Scored this 69 Apple Krate the other day. It's a February bike which I think is why it has the 68 seat and shifter. I love the condition of this bike just a very few little nicks in the original paint. It's not for sale just showing it off.


----------



## mcmfw2 (Oct 19, 2015)

Very Nice bike Congrats....   I have come across quite a few original Jan / Feb 1969 Krates and all of mine have had 4 dimple front fenders, Colored Glitter seats with white stripes and color lined gripper sliks.  A lot can happen in 46 years though..

Mark


----------



## theterrym (Oct 20, 2015)

nice score!!


----------



## Jack21 (Oct 20, 2015)

It's definitely possible that those parts are missing/wrong.
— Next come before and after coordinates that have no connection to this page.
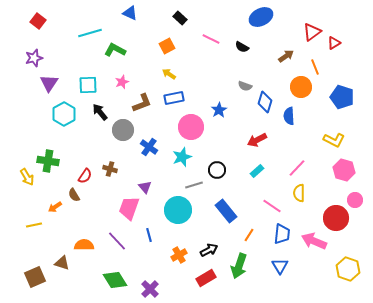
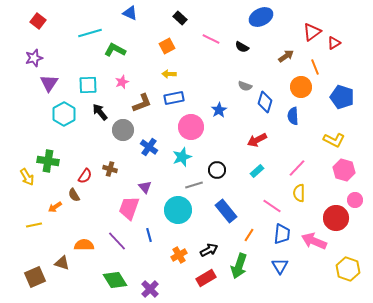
yellow arrow at (169, 74): rotated 32 degrees counterclockwise
blue semicircle at (289, 116): moved 4 px right
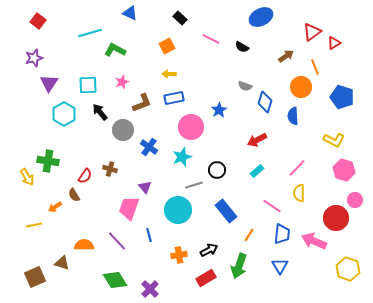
orange cross at (179, 255): rotated 21 degrees clockwise
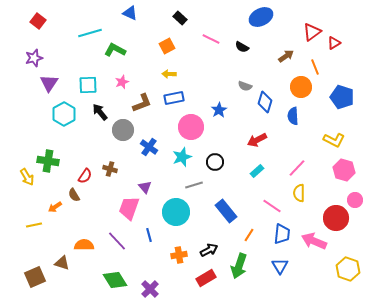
black circle at (217, 170): moved 2 px left, 8 px up
cyan circle at (178, 210): moved 2 px left, 2 px down
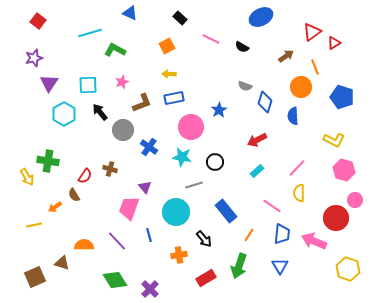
cyan star at (182, 157): rotated 30 degrees clockwise
black arrow at (209, 250): moved 5 px left, 11 px up; rotated 78 degrees clockwise
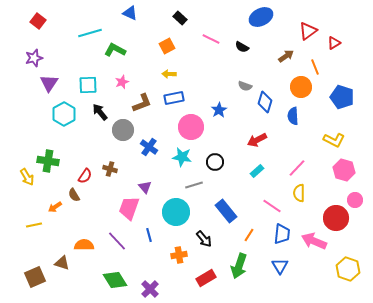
red triangle at (312, 32): moved 4 px left, 1 px up
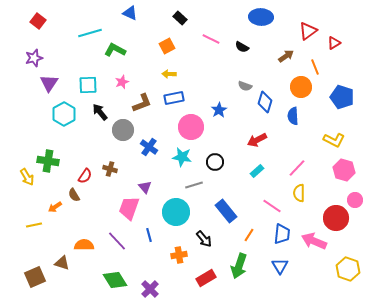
blue ellipse at (261, 17): rotated 30 degrees clockwise
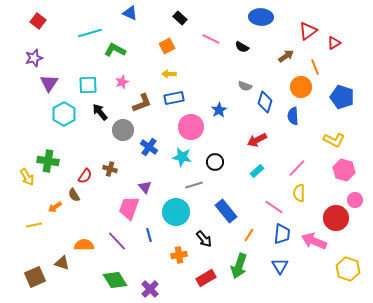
pink line at (272, 206): moved 2 px right, 1 px down
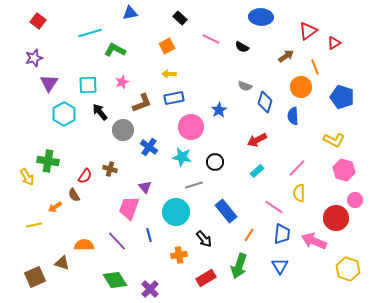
blue triangle at (130, 13): rotated 35 degrees counterclockwise
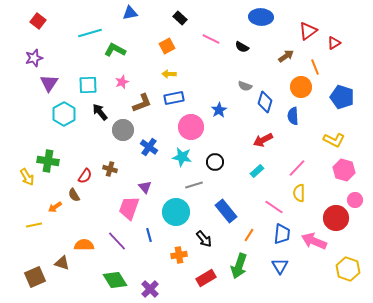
red arrow at (257, 140): moved 6 px right
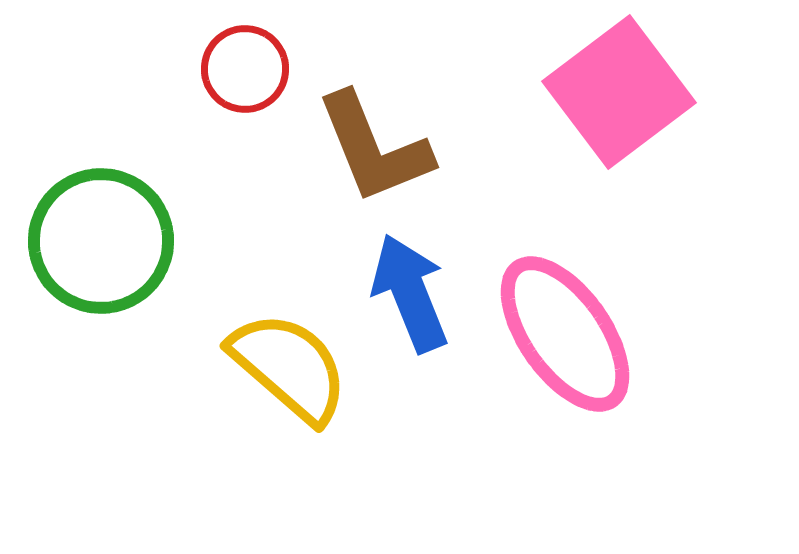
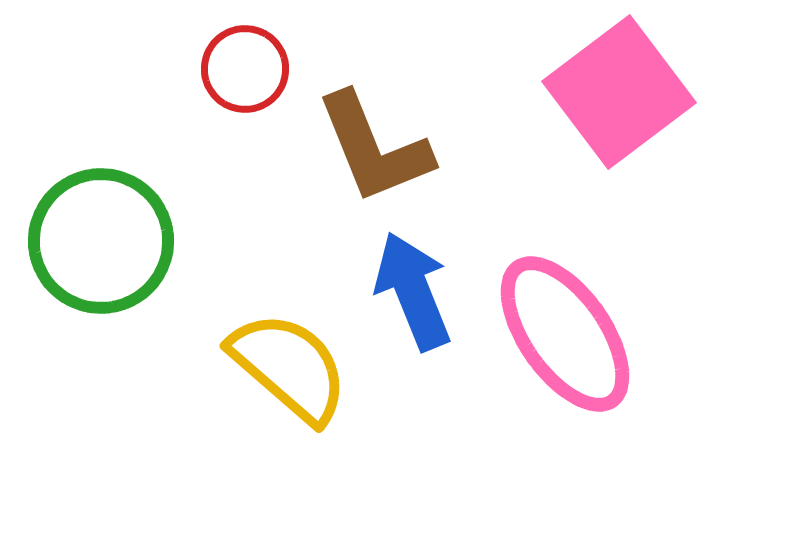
blue arrow: moved 3 px right, 2 px up
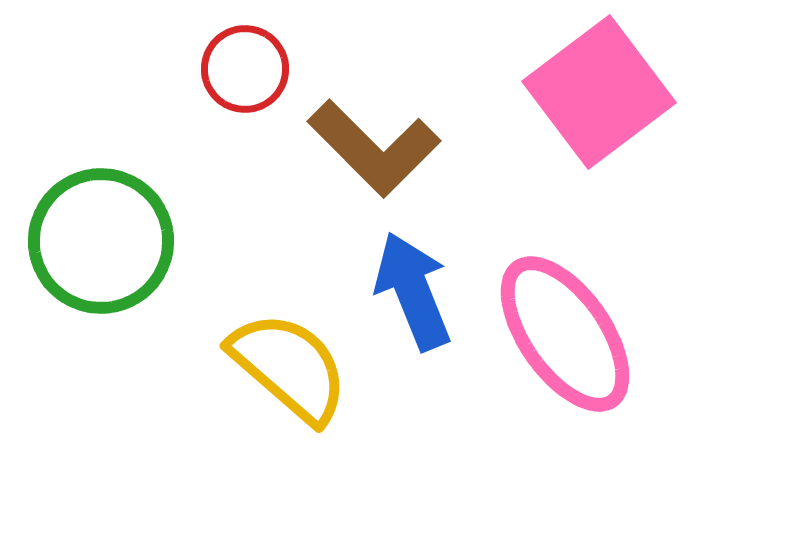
pink square: moved 20 px left
brown L-shape: rotated 23 degrees counterclockwise
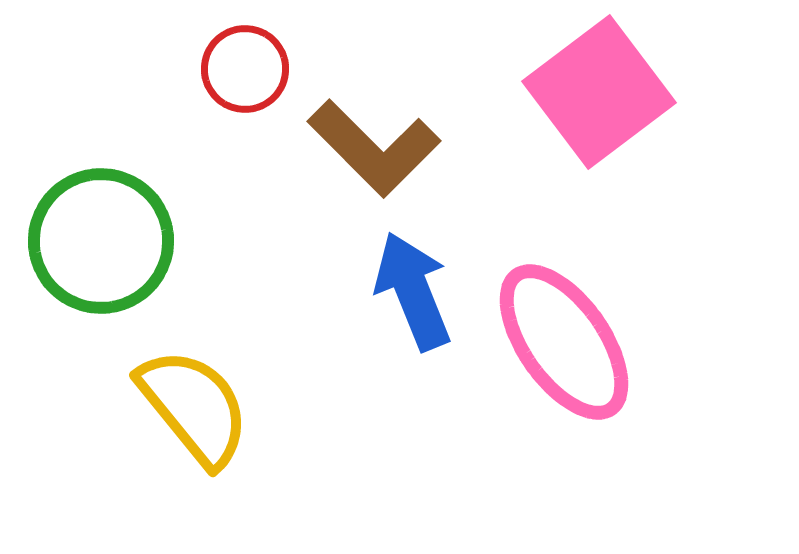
pink ellipse: moved 1 px left, 8 px down
yellow semicircle: moved 95 px left, 40 px down; rotated 10 degrees clockwise
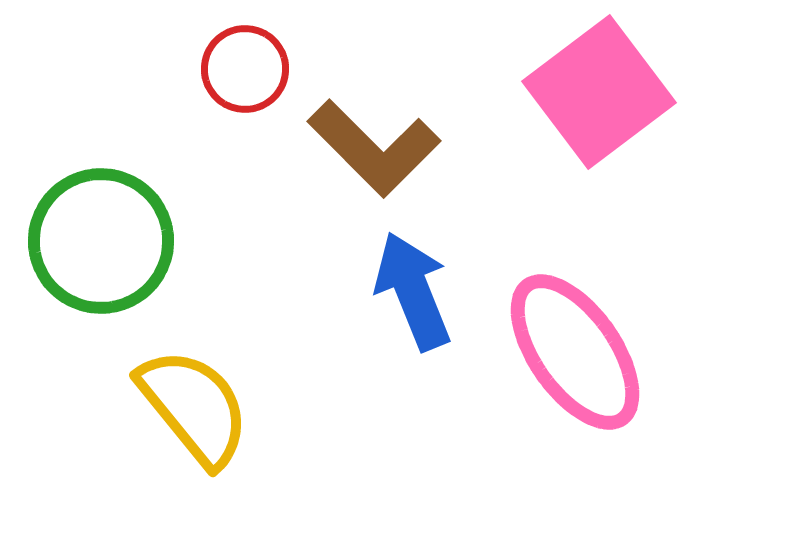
pink ellipse: moved 11 px right, 10 px down
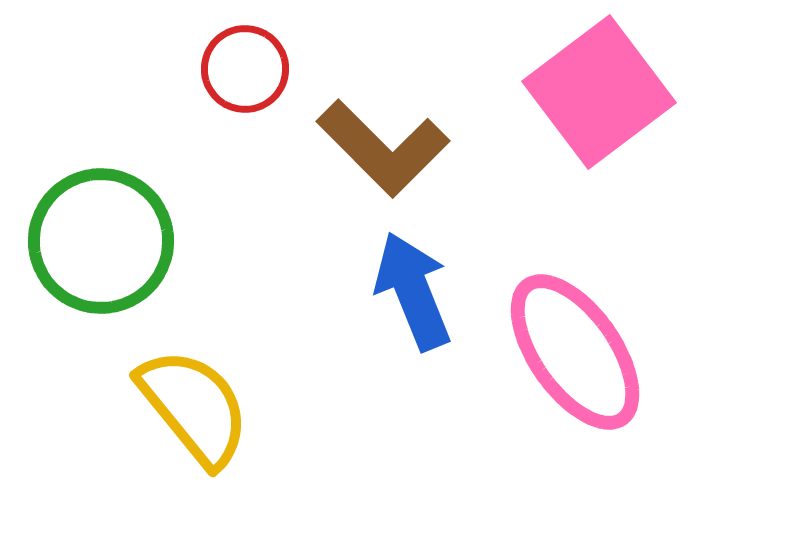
brown L-shape: moved 9 px right
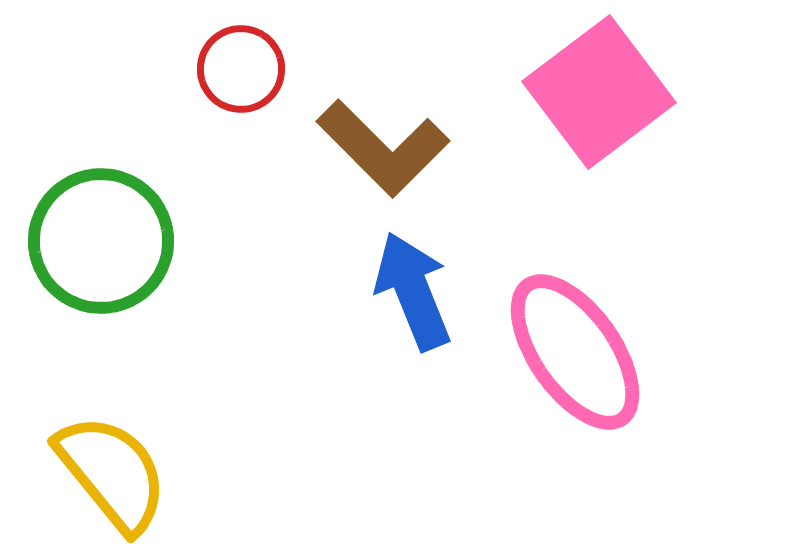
red circle: moved 4 px left
yellow semicircle: moved 82 px left, 66 px down
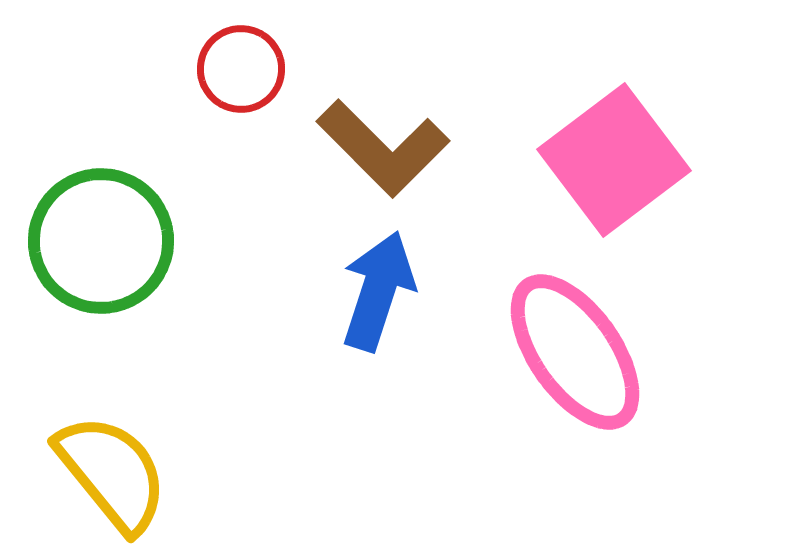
pink square: moved 15 px right, 68 px down
blue arrow: moved 35 px left; rotated 40 degrees clockwise
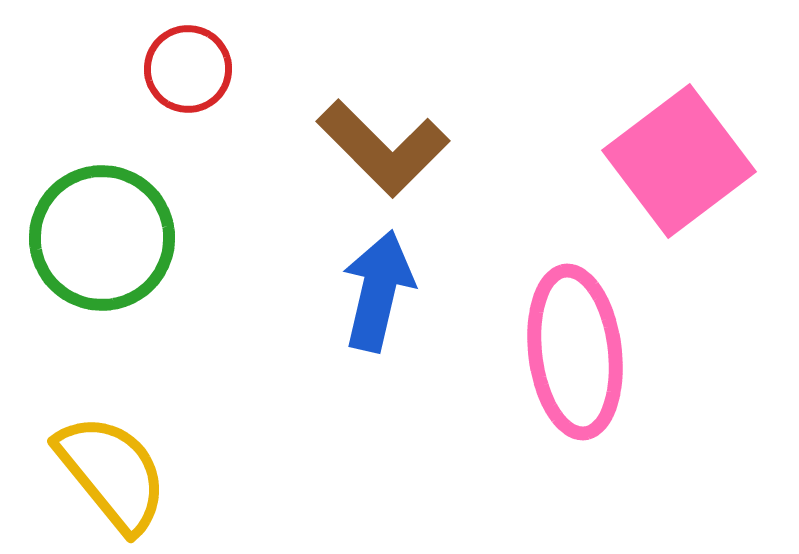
red circle: moved 53 px left
pink square: moved 65 px right, 1 px down
green circle: moved 1 px right, 3 px up
blue arrow: rotated 5 degrees counterclockwise
pink ellipse: rotated 28 degrees clockwise
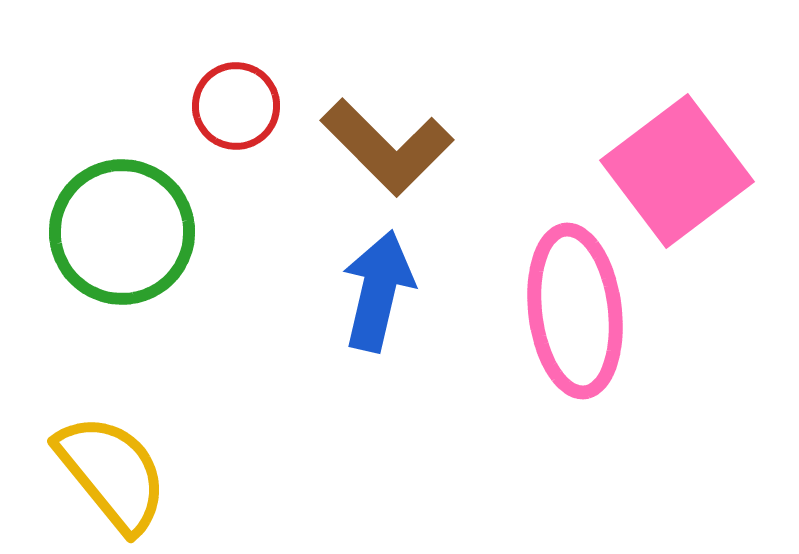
red circle: moved 48 px right, 37 px down
brown L-shape: moved 4 px right, 1 px up
pink square: moved 2 px left, 10 px down
green circle: moved 20 px right, 6 px up
pink ellipse: moved 41 px up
It's tough to say for sure. Fortunately for me I don't really have a huge amount into it. I won't panic trying to replace parts but if I come across them I'll consider making changes. I actually have a '69 shifter on a '68 bike that I could switch and make the '68 right but I'm not convinced the parts on the Apple are wrong. I don't know I'll figure it out eventually haha an awesome bike regardless. Thanks for the interest!


----------



## Jack21 (Oct 31, 2015)

A better pic


----------



## 67Ramshorn (Feb 26, 2016)

Killer Apple, that sure brings back memories. My friend got a 68 Apple for his B-day and he was nice enough to let us all ride it. Although he could not compete with my 67 Ramshorn when we rode together.


----------